▸ **WHAT IS BEING ASKED**
Which lines below contain the word "maar"? Copy each one.

::: INFORMATION SHOWN

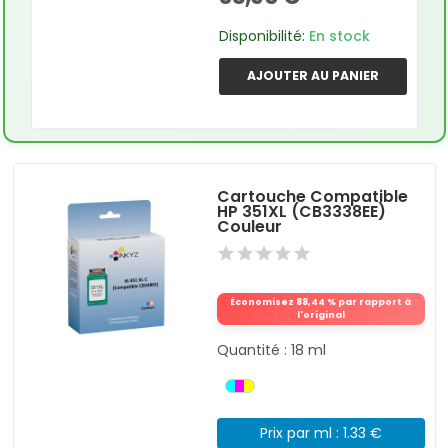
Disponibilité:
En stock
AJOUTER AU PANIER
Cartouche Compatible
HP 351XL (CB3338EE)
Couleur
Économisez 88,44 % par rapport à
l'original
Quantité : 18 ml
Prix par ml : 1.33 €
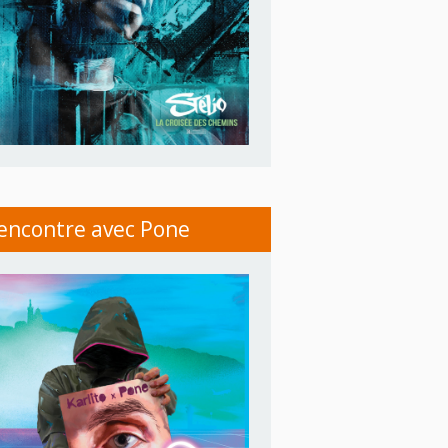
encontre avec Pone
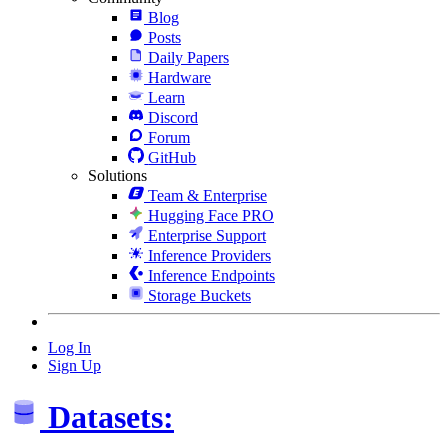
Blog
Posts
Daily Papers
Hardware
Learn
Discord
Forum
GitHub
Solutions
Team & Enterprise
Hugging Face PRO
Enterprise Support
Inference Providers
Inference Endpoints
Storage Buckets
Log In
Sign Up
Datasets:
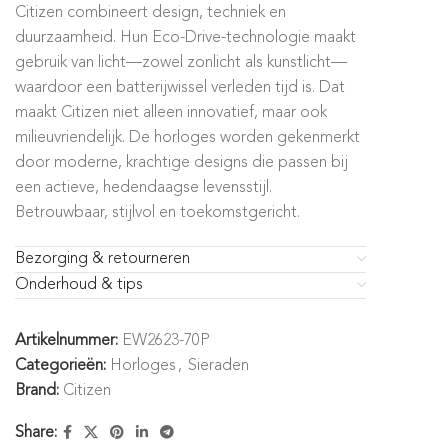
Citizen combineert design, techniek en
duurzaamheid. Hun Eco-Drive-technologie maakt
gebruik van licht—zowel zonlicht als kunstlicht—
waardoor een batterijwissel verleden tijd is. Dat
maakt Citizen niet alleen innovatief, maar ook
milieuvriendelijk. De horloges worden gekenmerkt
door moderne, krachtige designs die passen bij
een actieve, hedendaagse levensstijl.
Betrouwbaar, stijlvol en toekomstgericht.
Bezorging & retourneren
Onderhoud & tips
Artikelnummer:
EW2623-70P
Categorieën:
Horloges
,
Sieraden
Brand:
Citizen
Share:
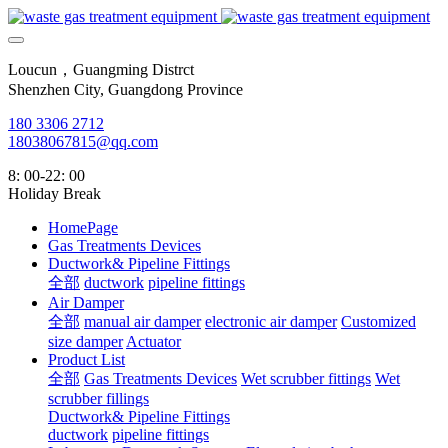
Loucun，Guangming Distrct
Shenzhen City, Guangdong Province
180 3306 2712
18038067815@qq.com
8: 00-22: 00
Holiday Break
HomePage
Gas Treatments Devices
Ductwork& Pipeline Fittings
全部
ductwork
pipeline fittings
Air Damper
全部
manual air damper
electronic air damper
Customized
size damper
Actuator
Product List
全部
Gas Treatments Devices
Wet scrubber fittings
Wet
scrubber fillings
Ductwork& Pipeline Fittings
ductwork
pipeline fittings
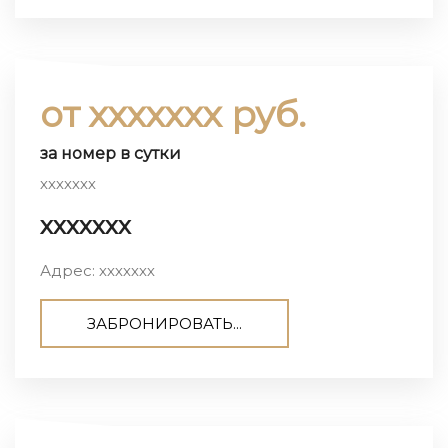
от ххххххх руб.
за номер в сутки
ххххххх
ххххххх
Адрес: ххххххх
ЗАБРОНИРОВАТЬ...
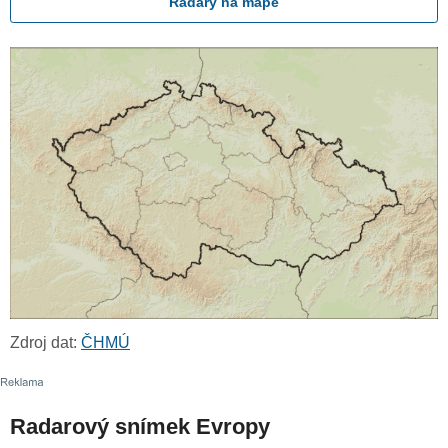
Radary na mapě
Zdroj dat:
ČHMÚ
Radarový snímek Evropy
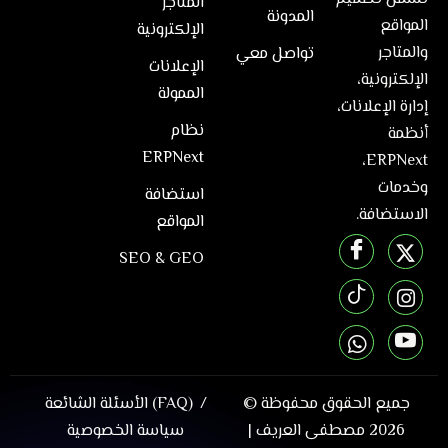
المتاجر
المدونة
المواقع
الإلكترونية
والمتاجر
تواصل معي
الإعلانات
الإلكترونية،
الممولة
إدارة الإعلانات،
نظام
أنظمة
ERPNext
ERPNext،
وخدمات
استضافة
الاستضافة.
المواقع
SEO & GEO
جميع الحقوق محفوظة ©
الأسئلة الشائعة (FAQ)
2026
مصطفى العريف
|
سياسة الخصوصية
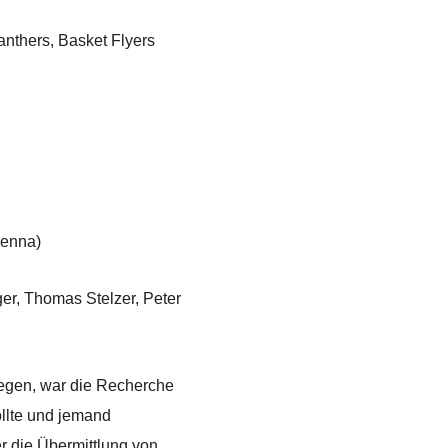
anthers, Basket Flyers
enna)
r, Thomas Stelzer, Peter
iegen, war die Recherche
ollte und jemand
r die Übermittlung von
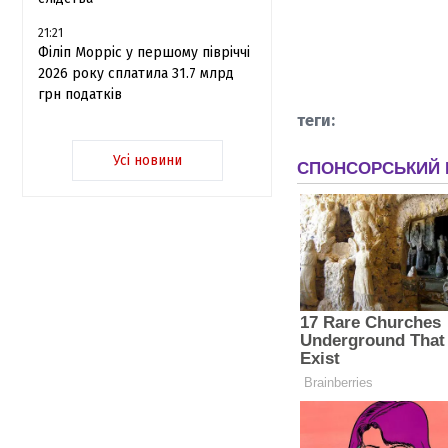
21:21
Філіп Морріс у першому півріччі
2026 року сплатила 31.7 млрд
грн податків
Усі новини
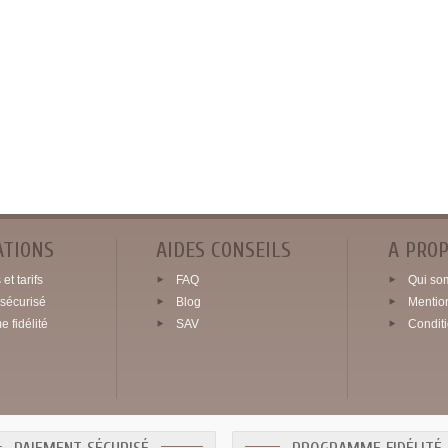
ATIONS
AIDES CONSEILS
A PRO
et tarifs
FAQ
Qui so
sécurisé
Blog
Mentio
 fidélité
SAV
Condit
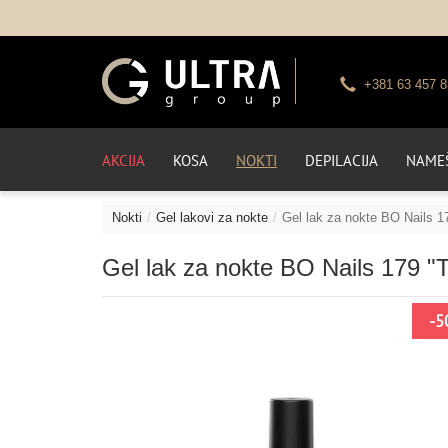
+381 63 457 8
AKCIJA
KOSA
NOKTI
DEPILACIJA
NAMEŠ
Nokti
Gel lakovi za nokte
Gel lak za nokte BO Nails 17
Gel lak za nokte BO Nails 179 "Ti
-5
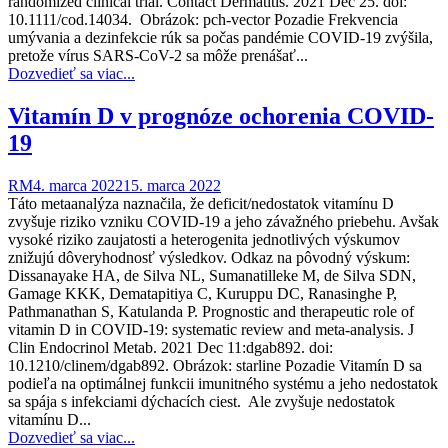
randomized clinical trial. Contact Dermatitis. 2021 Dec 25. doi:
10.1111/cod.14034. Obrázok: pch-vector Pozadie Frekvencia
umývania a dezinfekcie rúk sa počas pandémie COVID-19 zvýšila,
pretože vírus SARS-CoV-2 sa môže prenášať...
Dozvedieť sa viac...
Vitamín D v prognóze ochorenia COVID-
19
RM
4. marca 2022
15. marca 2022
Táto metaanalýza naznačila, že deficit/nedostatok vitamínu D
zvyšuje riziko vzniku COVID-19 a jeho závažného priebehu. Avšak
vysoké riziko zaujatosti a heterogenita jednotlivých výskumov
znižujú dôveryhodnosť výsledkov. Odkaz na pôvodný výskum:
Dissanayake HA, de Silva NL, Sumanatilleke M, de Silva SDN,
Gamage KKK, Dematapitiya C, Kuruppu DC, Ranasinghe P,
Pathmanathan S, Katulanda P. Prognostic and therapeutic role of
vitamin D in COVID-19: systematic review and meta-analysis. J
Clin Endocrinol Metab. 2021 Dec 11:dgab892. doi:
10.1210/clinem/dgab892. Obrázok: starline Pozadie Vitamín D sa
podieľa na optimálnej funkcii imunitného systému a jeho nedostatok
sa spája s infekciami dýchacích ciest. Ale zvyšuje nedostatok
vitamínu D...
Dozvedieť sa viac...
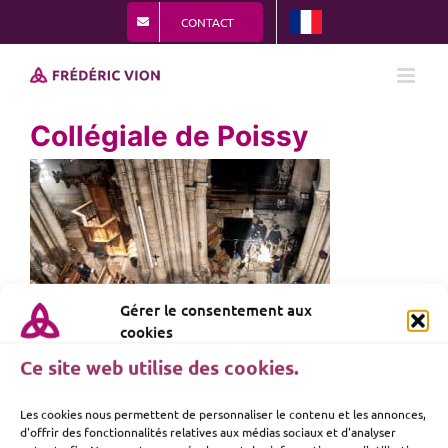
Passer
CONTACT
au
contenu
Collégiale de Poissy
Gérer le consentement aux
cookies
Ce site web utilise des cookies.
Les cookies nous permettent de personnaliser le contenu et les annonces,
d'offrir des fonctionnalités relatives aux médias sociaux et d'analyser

::::::
::: INFORMATION SHOWN

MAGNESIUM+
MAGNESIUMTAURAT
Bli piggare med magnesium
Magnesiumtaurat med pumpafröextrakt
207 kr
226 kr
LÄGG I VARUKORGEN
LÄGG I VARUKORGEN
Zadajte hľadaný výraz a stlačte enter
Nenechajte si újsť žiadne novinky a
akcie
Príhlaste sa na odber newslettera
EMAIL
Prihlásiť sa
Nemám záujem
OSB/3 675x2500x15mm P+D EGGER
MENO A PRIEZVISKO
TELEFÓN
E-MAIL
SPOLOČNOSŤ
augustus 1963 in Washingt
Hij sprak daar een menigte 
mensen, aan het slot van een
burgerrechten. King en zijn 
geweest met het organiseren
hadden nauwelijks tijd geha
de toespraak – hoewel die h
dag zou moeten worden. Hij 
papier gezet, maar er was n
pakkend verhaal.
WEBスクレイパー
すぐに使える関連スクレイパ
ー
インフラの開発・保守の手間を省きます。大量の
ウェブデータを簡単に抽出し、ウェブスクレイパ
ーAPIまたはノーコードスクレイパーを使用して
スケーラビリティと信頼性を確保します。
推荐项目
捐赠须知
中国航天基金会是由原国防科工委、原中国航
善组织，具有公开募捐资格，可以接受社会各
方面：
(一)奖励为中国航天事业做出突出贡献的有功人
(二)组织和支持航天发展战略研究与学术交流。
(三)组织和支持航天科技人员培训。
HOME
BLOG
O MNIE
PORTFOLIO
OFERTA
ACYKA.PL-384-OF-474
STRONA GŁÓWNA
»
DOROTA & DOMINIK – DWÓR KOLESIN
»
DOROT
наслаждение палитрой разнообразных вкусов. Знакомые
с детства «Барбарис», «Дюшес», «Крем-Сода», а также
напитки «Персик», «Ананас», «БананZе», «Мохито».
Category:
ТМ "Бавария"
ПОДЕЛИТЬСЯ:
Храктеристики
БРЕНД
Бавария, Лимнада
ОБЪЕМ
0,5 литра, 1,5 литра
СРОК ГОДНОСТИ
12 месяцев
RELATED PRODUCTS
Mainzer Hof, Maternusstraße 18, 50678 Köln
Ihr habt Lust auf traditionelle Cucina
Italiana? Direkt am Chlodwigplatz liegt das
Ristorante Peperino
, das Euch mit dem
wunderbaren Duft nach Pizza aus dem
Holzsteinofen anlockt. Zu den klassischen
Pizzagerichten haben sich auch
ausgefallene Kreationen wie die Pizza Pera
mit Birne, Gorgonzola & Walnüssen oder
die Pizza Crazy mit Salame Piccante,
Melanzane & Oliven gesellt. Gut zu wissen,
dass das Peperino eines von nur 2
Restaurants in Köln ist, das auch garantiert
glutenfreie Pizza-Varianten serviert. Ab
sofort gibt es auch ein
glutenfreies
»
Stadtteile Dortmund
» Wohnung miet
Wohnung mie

::::::

▸ **RESPONSE BELOW**
maakt Citizen niet alleen innovatief, maar ook
papier gezet, maar er was n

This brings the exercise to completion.